Chinese Medical Journal 2010;123(1):18-22
Relationship of daytime blood pressure and severity of obstructive sleep apnea among Chinese: a multi-center investigation in China
Background Epidemiologic studies have shown an independent and definite association between obstructive sleep apnea (OSA) and hypertension. This study aimed to define the association between daytime blood pressure and severity of OSA in Chinese population in mainland of China.

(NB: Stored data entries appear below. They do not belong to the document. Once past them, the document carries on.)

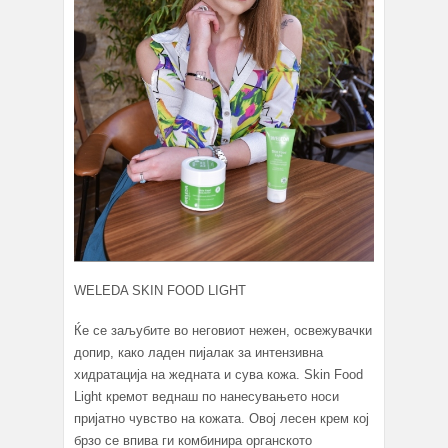
WELEDA SKIN FOOD LIGHT
Ќе се заљубите во неговиот нежен, освежувачки
допир, како ладен пијалак за интензивна
хидратација на жедната и сува кожа. Skin Food
Light кремот веднаш по нанесувањето носи
пријатно чувство на кожата. Овој лесен крем кој
брзо се впива ги комбинира органското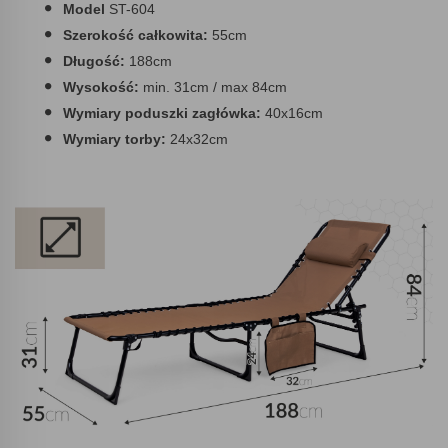
Model
ST-604
Szerokość całkowita:
55cm
Długość:
188cm
Wysokość:
min. 31cm / max 84cm
Wymiary poduszki zagłówka:
40x16cm
Wymiary torby:
24x32cm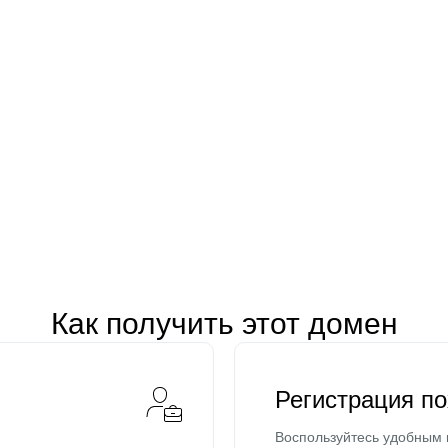
Как получить этот домен
Регистрация п
Воспользуйтесь удобным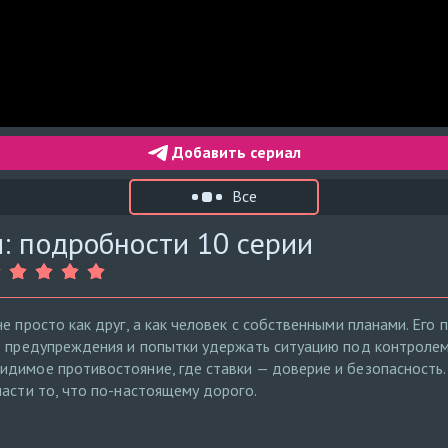
Добавить сериал
Все
: подробности 10 серии
е просто как друг, а как человек с собственными планами. Его 
е предупреждения и попытки удержать ситуацию под контролем
димое противостояние, где ставки — доверие и безопасность. 
пасти то, что по-настоящему дорого.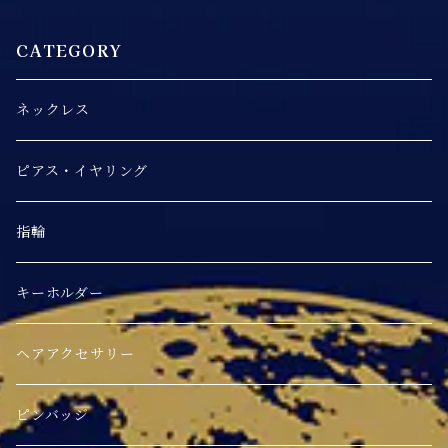
CATEGORY
ネックレス
ピアス・イヤリング
指輪
キーホルダー
ヘアアクセサリー
ピンバッジ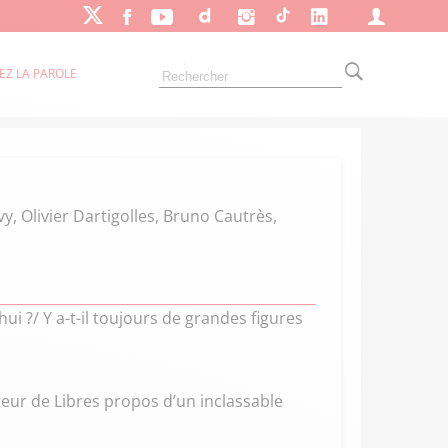
EZ LA PAROLE
vy, Olivier Dartigolles, Bruno Cautrès,
ui ?/ Y a-t-il toujours de grandes figures
uteur de Libres propos d’un inclassable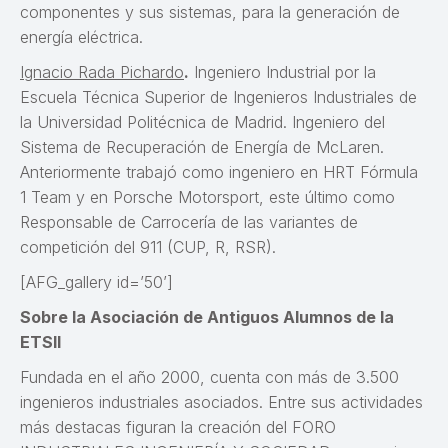
componentes y sus sistemas, para la generación de
energía eléctrica.
Ignacio Rada Pichardo
.
Ingeniero Industrial por la
Escuela Técnica Superior de Ingenieros Industriales de
la Universidad Politécnica de Madrid. Ingeniero del
Sistema de Recuperación de Energía de McLaren.
Anteriormente trabajó como ingeniero en HRT Fórmula
1 Team y en Porsche Motorsport, este último como
Responsable de Carrocería de las variantes de
competición del 911 (CUP, R, RSR).
[AFG_gallery id=’50’]
Sobre la Asociación de Antiguos Alumnos de la
ETSII
Fundada en el año 2000, cuenta con más de 3.500
ingenieros industriales asociados. Entre sus actividades
más destacas figuran la creación del FORO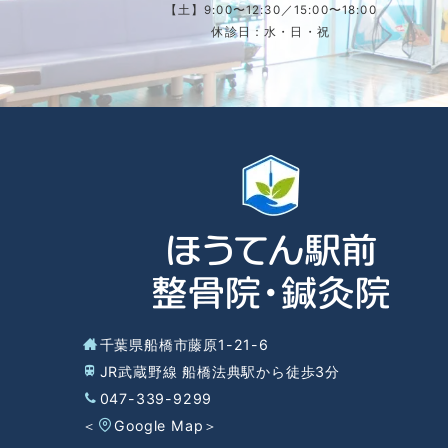
【土】9:00〜12:30／15:00〜18:00
休診日：水・日・祝
千葉県船橋市藤原1-21-6
JR武蔵野線 船橋法典駅から徒歩3分
047-339-9299
＜
Google Map
＞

Methods Twenty university hospital sleep centers in mainland of China were invited by the Chinese Medical Association (CMA) to participate in this epidemiologic study and 2297 consecutive patients (aged 18–85 years; 1981 males and 316 females) referred to these twenty sleep centers for evaluation of OSA between January 2004 and April 2006 were prospectively enrolled. Nocturnal polysomnography was performed in each patient, and disease severity was assessed based on the apneahypopnea index (AHI). These patients were classfied into four groups: nonapneic control (control, n=257) with AHI ≤5 episodes/hour; mild sleep apnea (mild, n=402) with AHI >5 and ≤15 episodes/hour; moderate sleep apnea (moderate, n=460) with AHI >15 and ≤30 episodes/hour and severe sleep apnea (severe, n=1178) with AHI >30 episodes/hour. Daytime blood pressure measurements were performed under standardized conditions in each patient at 10 a.m. in office on the day of referring to sleep centers for getting average value. All the patients were requested to quit medications related to blood pressure for three days before the day of assessing.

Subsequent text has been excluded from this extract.